Page-level text extractions
*** Block opens ***

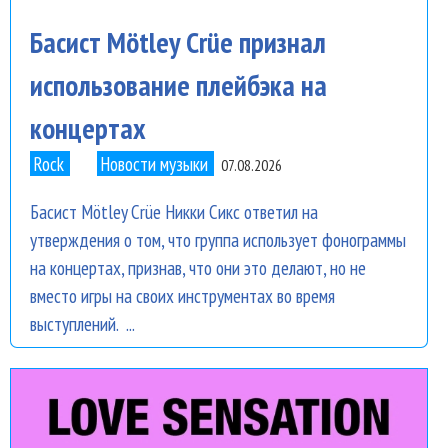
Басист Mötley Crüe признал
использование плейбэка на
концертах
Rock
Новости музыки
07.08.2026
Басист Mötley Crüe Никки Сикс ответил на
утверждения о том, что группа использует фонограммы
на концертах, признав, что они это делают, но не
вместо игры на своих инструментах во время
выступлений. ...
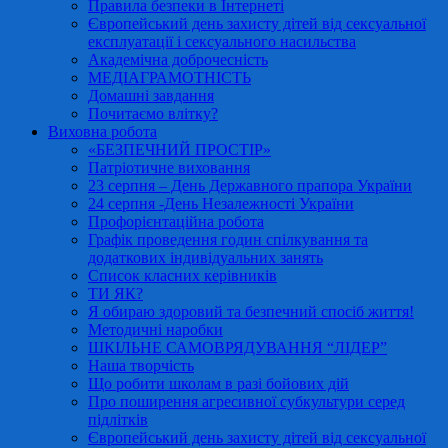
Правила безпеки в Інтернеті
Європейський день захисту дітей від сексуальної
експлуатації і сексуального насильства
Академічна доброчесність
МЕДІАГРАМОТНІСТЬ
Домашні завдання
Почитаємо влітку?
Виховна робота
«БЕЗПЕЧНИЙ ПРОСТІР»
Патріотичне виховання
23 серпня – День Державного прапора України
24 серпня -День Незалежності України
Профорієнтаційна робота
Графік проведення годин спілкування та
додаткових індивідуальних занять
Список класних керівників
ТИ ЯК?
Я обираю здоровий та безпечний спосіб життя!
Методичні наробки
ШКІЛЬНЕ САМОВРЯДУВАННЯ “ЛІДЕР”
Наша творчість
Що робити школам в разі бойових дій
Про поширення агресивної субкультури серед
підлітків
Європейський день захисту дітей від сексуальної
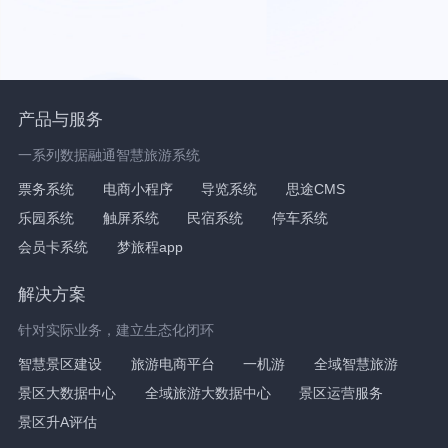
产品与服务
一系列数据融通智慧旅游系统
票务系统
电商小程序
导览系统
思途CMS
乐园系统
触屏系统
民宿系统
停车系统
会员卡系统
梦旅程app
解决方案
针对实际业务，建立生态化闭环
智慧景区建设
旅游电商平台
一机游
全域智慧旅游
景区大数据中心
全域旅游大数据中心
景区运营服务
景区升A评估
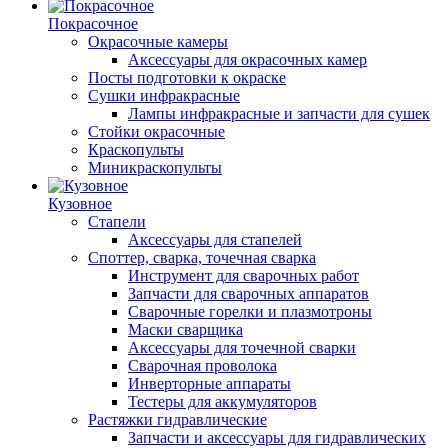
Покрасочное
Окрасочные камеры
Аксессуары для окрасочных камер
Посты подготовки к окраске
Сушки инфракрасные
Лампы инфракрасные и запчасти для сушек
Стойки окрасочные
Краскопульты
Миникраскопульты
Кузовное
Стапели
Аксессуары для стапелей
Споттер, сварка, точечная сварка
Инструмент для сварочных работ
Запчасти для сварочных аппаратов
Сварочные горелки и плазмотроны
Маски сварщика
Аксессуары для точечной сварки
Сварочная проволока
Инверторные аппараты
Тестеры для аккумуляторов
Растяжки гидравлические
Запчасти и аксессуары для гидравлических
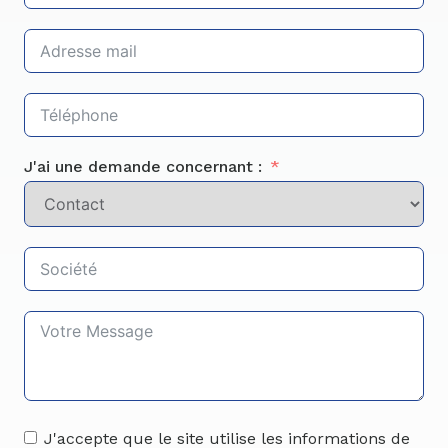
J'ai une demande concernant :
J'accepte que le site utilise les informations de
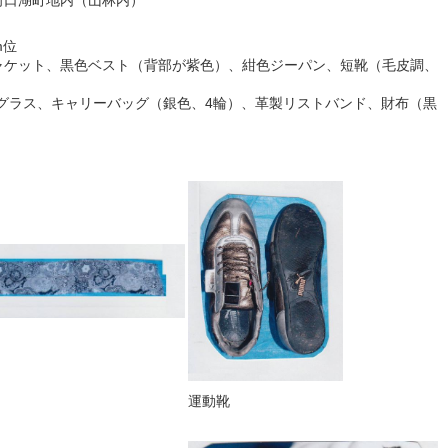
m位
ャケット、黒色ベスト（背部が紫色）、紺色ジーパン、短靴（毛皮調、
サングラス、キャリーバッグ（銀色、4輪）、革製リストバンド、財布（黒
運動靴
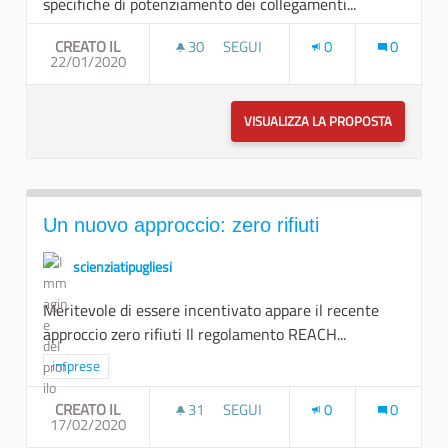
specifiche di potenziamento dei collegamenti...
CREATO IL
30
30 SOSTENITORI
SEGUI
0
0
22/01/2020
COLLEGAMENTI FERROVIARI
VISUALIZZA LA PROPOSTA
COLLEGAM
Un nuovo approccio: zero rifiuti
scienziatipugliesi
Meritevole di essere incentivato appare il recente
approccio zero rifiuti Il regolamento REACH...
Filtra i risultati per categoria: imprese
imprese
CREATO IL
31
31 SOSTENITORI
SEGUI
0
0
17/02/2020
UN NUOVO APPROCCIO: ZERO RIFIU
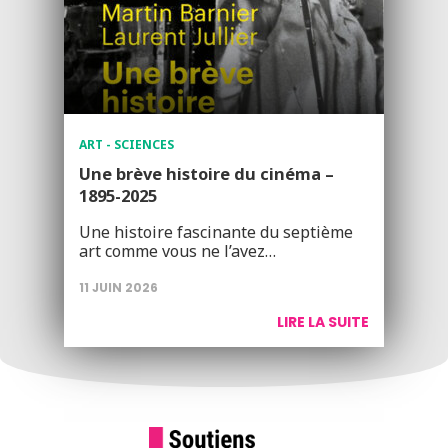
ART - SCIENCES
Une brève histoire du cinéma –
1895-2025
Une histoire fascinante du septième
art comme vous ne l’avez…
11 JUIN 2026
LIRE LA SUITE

*** Block closes ***

TASK DIRECTIONS: Write only the number of lines in the data above that include "imprese".

SOLVED PROBLEM: 2